Data provided:
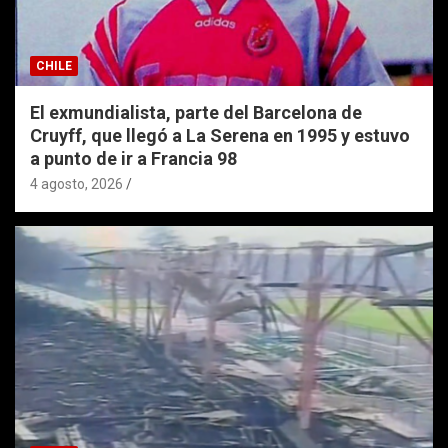
CHILE
El exmundialista, parte del Barcelona de
Cruyff, que llegó a La Serena en 1995 y estuvo
a punto de ir a Francia 98
4 agosto, 2026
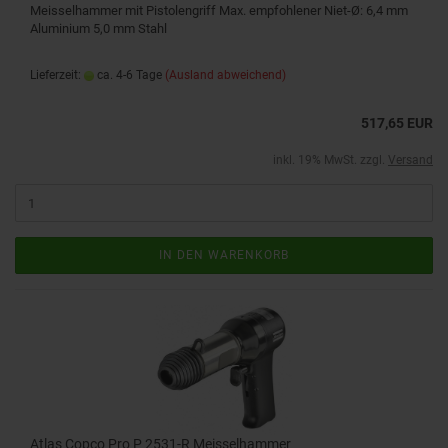
Meisselhammer mit Pistolengriff Max. empfohlener Niet-Ø: 6,4 mm
Aluminium 5,0 mm Stahl
Lieferzeit:
ca. 4-6 Tage
(Ausland abweichend)
517,65 EUR
inkl. 19% MwSt. zzgl.
Versand
IN DEN WARENKORB
Atlas Copco Pro P 2531-R Meisselhammer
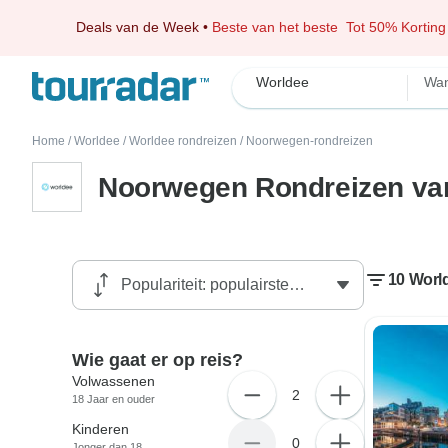
Deals van de Week
•
Beste van het beste
Tot 50% Korting
Worldee
Wan
Home
/
Worldee
/
Worldee rondreizen
/
Noorwegen-rondreizen
Noorwegen Rondreizen va
10 Worl
Wie gaat er op reis?
Volwassenen
2
18 Jaar en ouder
Kinderen
0
Jonger dan 18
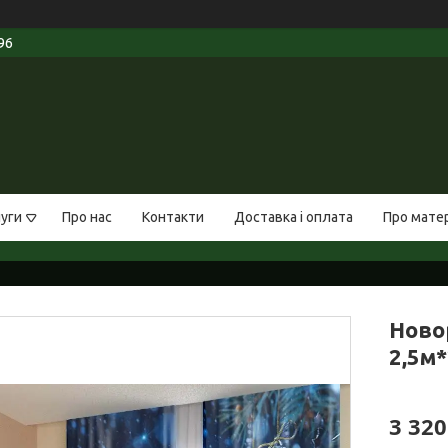
96
луги
Про нас
Контакти
Доставка і оплата
Про мате
Ново
2,5м*
3 320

Task statement: Each line from the one that contains "Wie gaat er op reis?" through the end of the records should be restated exactly; include both end lines and leave any pictures out.

Result of this exercise:
Wie gaat er op reis?
Volwassenen
2
18 Jaar en ouder
Kinderen
0
Jonger dan 18
96
луги
Про нас
Контакти
Доставка і оплата
Про мате
Ново
2,5м*
3 320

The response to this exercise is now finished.